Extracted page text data
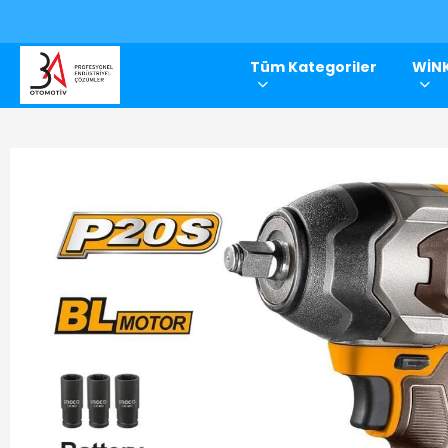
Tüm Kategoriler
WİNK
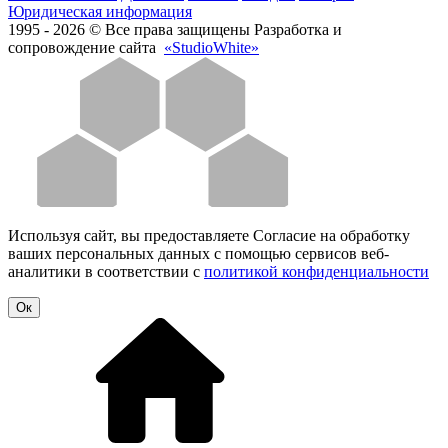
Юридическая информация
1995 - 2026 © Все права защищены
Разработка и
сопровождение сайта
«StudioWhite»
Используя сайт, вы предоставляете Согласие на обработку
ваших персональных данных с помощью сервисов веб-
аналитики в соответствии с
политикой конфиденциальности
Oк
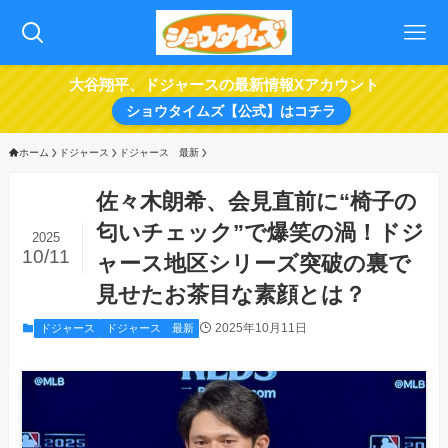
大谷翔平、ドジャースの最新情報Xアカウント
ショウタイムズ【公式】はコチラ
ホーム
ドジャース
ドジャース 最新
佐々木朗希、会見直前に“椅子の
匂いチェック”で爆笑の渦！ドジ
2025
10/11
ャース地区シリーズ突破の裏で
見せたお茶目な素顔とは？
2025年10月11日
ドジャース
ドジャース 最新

The problem :: Beginning with the line that contains "ショウタイムズ【公式】はコチラ" and ending with the last line of the data above, return those lines exactly and nothing else.

Answer space ::
ショウタイムズ【公式】はコチラ
ホーム
ドジャース
ドジャース 最新
佐々木朗希、会見直前に“椅子の
匂いチェック”で爆笑の渦！ドジ
2025
10/11
ャース地区シリーズ突破の裏で
見せたお茶目な素顔とは？
2025年10月11日
ドジャース
ドジャース 最新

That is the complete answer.